We live in a section of country where nature has not been lavish with her gifts. Our soil is sandy and only produces paying crops by high cultivation. Farming with us comes near to being one of the lost arts. We are not tillers of the soil. Living, as we do, within sound of the Atlantic surf, as it beats its everlasting measure upon our coast, we, from associations of birth and early training, plow the Ocean for a living, the furrows frequently stretching from pole to pole, or to the opposite side of the globe. Few, very few, keep cows. A large proportion of our people do not keep any, and it is not common to find many that have more than one.
We keep a good grade Jersey, and will give our way of keeping one cow, having learned long ago, that stock of any kind paid for good care. Keeping a lot of cattle or hogs, or poultry, and simply feeding what we happen to have, or what we can buy cheap, leaving them to shift for themselves in cold and stormy weather, or giving them wet uncomfortable stables, always results in disease to the stock and loss to the owner.
We sow as early in the spring as the ground is in condition to work, forty rods with a mixture of oats and peas, and forty rods in spring rye. We commence cutting our oats and peas as soon as the peas begin to bloom. Where we have a good stand, a rod per day, divided in three feeds, morning, noon, and night, is generally enough. As soon as we have cut about ten rods we plow under the stubble, and plant Early Minnesota Sweet Corn—rows two and one half feet apart—hills two feet in the rows, leaving two and three stalks in a hill. The next ten rods we serve in the same manner. If our rye is now grown enough to cut with profit we commence feeding it, and cut the balance of our oats and peas, and cure them for winter.
If our rye is not fit to cut for soiling, we continue to use our oats and peas until it is, and then cure for winter what is left. As soon as the last of our oats are off, we plant about four rods with beets (mangel wurzel). We prefer the Globe varieties, as the yield is better on our soil. The balance of our oat-and-pea ground we sow with Hungarian grass.
As soon as we have cut ten rods of our rye, we manage as with our oats, turn under the stubble and again plant sweet corn. The earlier the variety the better. We prefer the Early Minnesota. As[93] soon as we have cleared off the next ten rods of our rye, we plant from two to four rods with turnips. The balance we sow with a mixture of Hungarian and the earliest “Canada Gray” pea. We now feed our rye until our first planting of corn and Hungarian will do to feed, when we turn under the rest of the rye stubble (curing what is left of the rye for winter), sow half with Hungarian and the balance we sow (not plant) with sweet corn. As soon as our first planting of corn is cut up, we sow two or three rows broadcast with flat turnips, some of the strap-leaved varieties, hoeing or raking them in by hand. We continue to plant or sow some quick-growing variety of corn, peas, grass, grain, or roots, even when it is very doubtful if we shall receive any return for our time and work; but we frequently get a fair yield from our third planting. I presume a great many will be sceptical in regard to this “third crop business.” It must be remembered that our first sowing is made very early in the spring, and that we do not wait until any of our forage crops mature, but we cut them long before they would be ripe, thereby shortening the time of their growth and leaving the ground to be planted with something else.

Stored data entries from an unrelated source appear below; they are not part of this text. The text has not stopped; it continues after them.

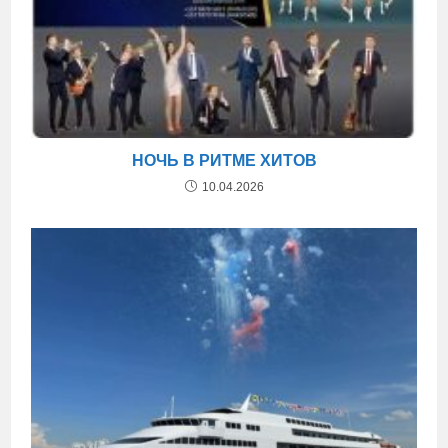
НОЧЬ В РИТМЕ ХИТОВ
10.04.2026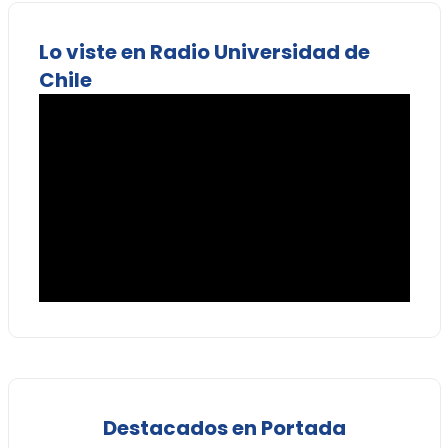
Lo viste en Radio Universidad de
Chile
Destacados en Portada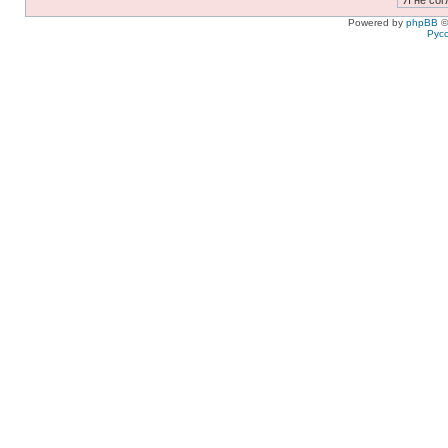
Powered by
phpBB
©
Рус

The above is no iron rule, but subject to great variations. Our plan is to sow as early as possible in the spring with the earliest maturing grass or grain we can get, and from the time we commence cutting until there is no possibility of getting any return. We sow and plant wherever we have a few rods of bare ground, as soon as any of our crops are maturing or there is something coming forward to take its place. We cut and cure what is left for winter. We advise close seeding in all cases, roots, of course, excepted.
If the season is favorable, we manage to keep our one cow nicely on half an acre, or rather on the fodder grown on half an acre. But sometimes, on account of drouth or late frost, we are obliged to buy a little hay in the spring.

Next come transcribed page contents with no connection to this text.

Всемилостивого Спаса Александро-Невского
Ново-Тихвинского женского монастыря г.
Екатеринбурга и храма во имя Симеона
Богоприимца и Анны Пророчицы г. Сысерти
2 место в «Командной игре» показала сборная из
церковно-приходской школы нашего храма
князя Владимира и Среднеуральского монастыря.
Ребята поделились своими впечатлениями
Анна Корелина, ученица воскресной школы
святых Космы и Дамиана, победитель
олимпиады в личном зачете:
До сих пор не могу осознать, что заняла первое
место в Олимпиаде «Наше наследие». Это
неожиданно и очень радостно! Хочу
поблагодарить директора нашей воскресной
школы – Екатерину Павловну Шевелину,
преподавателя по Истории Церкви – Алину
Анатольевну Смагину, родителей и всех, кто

It is impossible for us to say how much feed must be bought. We generally have a bag of corn (two bushels), and a bag of oats (two and a half bushels), ground together, feeding from two to four quarts a day, according to the amount of roots used, and the season of the year, feeding meal very sparingly in summer. We frequently reserve two or three rods in the spring for early turnips, to be fed when large enough for profit, but always feed turnips immediately after milking to prevent flavoring the milk. We[94] generally have a few cabbage plants started to set where the corn misses, or the beets or turnips fail to come up, or in any corner or by-place where there is room for a cabbage to grow. Sometimes we reserve a few rods for cabbages late in the season, as we find them excellent for a change of feed either winter or summer. We advise, in all cases, the use of the earliest varieties of grass, grain, or vegetables, as we cannot afford the time and ground occupied by some of the larger and taller growing varieties, being convinced, from actual experience, that two and three crops of early varieties, although small, are more profitable than one crop of the larger late varieties.

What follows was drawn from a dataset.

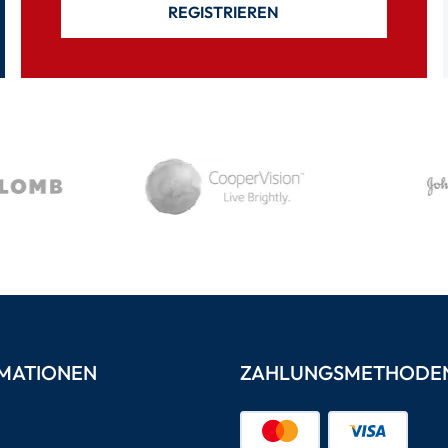
REGISTRIEREN
MATIONEN
ZAHLUNGSMETHODE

The stable for our cow is a shed nine by sixteen, built on the south side of our carriage and wagon house. One-half of the shed is partitioned off and enclosed for winter use or stormy weather; the other half of the shed is open on the south side, and our yard is about sixteen by thirty, including the shed. We think it would be better to have it larger, but we get along with it nicely. We find the best way to dispose of her manure is to have a small cellar underneath the stable, with cemented bottom and sides, so as to be water tight, the stable to have a tight floor with a gutter behind the cow to receive the droppings and urine, with a scuttle or trap door in the gutter to let it all go into the cellar. For bedding, we use forest leaves, and use them liberally. Where forest leaves cannot be obtained, any refuse hay or straw will answer, but the cow as well as the horse should have plenty of good dry bedding. To mix with the urine and droppings of the cow, we put into the cellar, sea-weed, muck, turf, slops from the house, and soap suds, or anything we think will make good compost. We gather up the droppings from the yard and throw them into the cellar. We keep our yard well laid with forest leaves. If those are not available, we use the next best thing we can get. In the fall, when we cart the manure out of the cellar, we gather up what has accumulated in the yard and put it into the cellar. In this way we save all of the manure, and in excellent condition. Now, to make it better and save the labor of pitching it over, we keep a pig where he can have access to the cellar, and if not disposed to work, we keep him on short feed and scatter corn in the cellar, so that in order to get it, he will have to root the whole mass over in good shape.
We cart our manure out in the fall, distributing it over our land[95] as evenly as possible, and plow it under as deep as we can. We do not sow anything for next year’s use, as we think we get a better return from our land to sow early in the spring and continue it through the summer. It is a mistaken idea, or rather a grave blunder, to undertake to grow good crops of anything without the liberal use of manures. As soon as our land will do to work in the spring, we sow our oats, peas, and rye, giving a top dressing of guano, superphosphates, or bone meal, which we repeat with each successive sowing, also giving each hill of corn and rows of beets and turnips a small quantity. We alternate the top dressings, that is, if we use superphosphate the first sowing, we use ground bone or guano the second, and vice versa, as we find the continuous use of any one kind of manure or fertilizer is as injurious as continuous planting of corn or potatoes, without rotating with something else.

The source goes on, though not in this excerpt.